About this task = Examine the records and identify each line that includes the string "Smester". Copy those lines.

Input data =
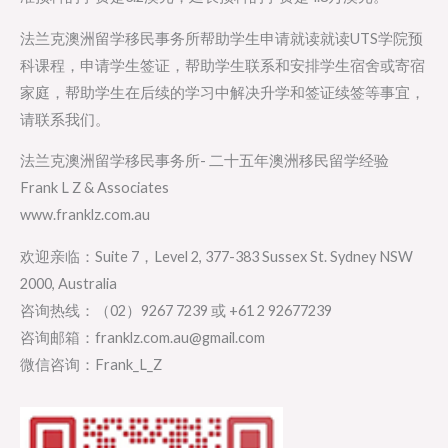
法兰克澳洲留学移民事务所帮助学生申请就读就读UTS学院预
科课程，申请学生签证，帮助学生联系和安排学生宿舍或寄宿
家庭，帮助学生在后续的学习中解决升学和签证续签等事宜，
请联系我们。
法兰克澳洲留学移民事务所- 二十五年澳洲移民留学经验
Frank L Z & Associates
www.franklz.com.au
欢迎亲临：Suite 7，Level 2, 377-383 Sussex St. Sydney NSW
2000, Australia
咨询热线：（02）9267 7239 或 +61 2 92677239
咨询邮箱：franklz.com.au@gmail.com
微信咨询：Frank_L_Z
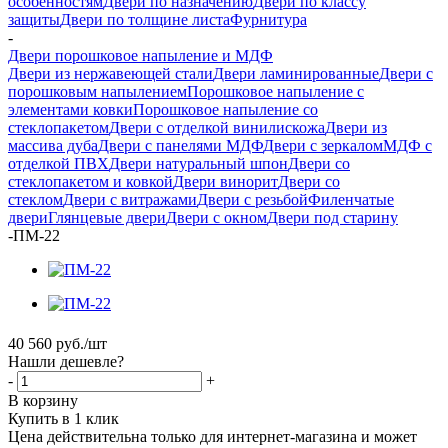
особенностям
Двери по назначению
Двери по классу
защиты
Двери по толщине листа
Фурнитура
-
Двери порошковое напыление и МДФ
Двери из нержавеющей стали
Двери ламинированные
Двери с
порошковым напылением
Порошковое напыление с
элементами ковки
Порошковое напыление со
стеклопакетом
Двери с отделкой винилискожа
Двери из
массива дуба
Двери с панелями МДФ
Двери с зеркалом
МДФ с
отделкой ПВХ
Двери натуральный шпон
Двери со
стеклопакетом и ковкой
Двери винорит
Двери со
стеклом
Двери с витражами
Двери с резьбой
Филенчатые
двери
Глянцевые двери
Двери с окном
Двери под старину
-
ПМ-22
40 560
руб.
/шт
Нашли дешевле?
-
+
В корзину
Купить в 1 клик
Цена действительна только для интернет-магазина и может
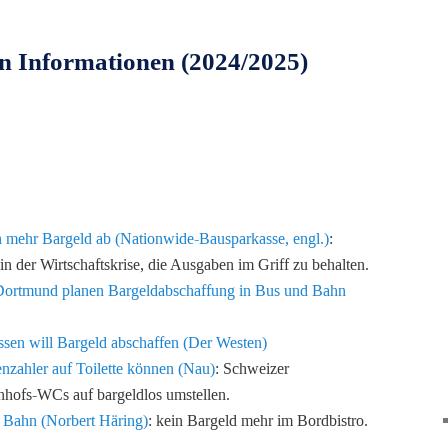
en Informationen (2024/2025)
ch mehr Bargeld ab (Nationwide-Bausparkasse, engl.)
:
 der Wirtschaftskrise, die Ausgaben im Griff zu behalten.
n Dortmund planen Bargeldabschaffung in Bus und Bahn
sen will Bargeld abschaffen (Der Westen)
nzahler auf Toilette können (Nau)
: Schweizer
hofs-WCs auf bargeldlos umstellen.
r Bahn (Norbert Häring)
: kein Bargeld mehr im Bordbistro.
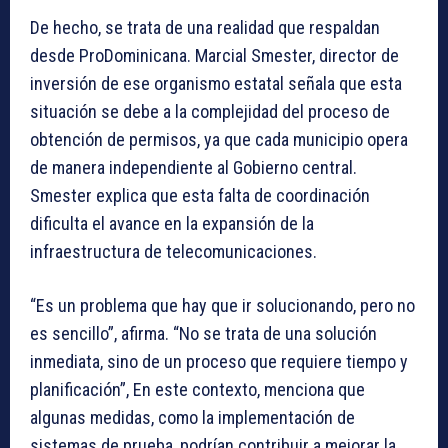
De hecho, se trata de una realidad que respaldan
desde ProDominicana. Marcial Smester, director de
inversión de ese organismo estatal señala que esta
situación se debe a la complejidad del proceso de
obtención de permisos, ya que cada municipio opera
de manera independiente al Gobierno central.
Smester explica que esta falta de coordinación
dificulta el avance en la expansión de la
infraestructura de telecomunicaciones.
“Es un problema que hay que ir solucionando, pero no
es sencillo”, afirma. “No se trata de una solución
inmediata, sino de un proceso que requiere tiempo y
planificación”, En este contexto, menciona que
algunas medidas, como la implementación de
sistemas de prueba, podrían contribuir a mejorar la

Answer below =
desde ProDominicana. Marcial Smester, director de
Smester explica que esta falta de coordinación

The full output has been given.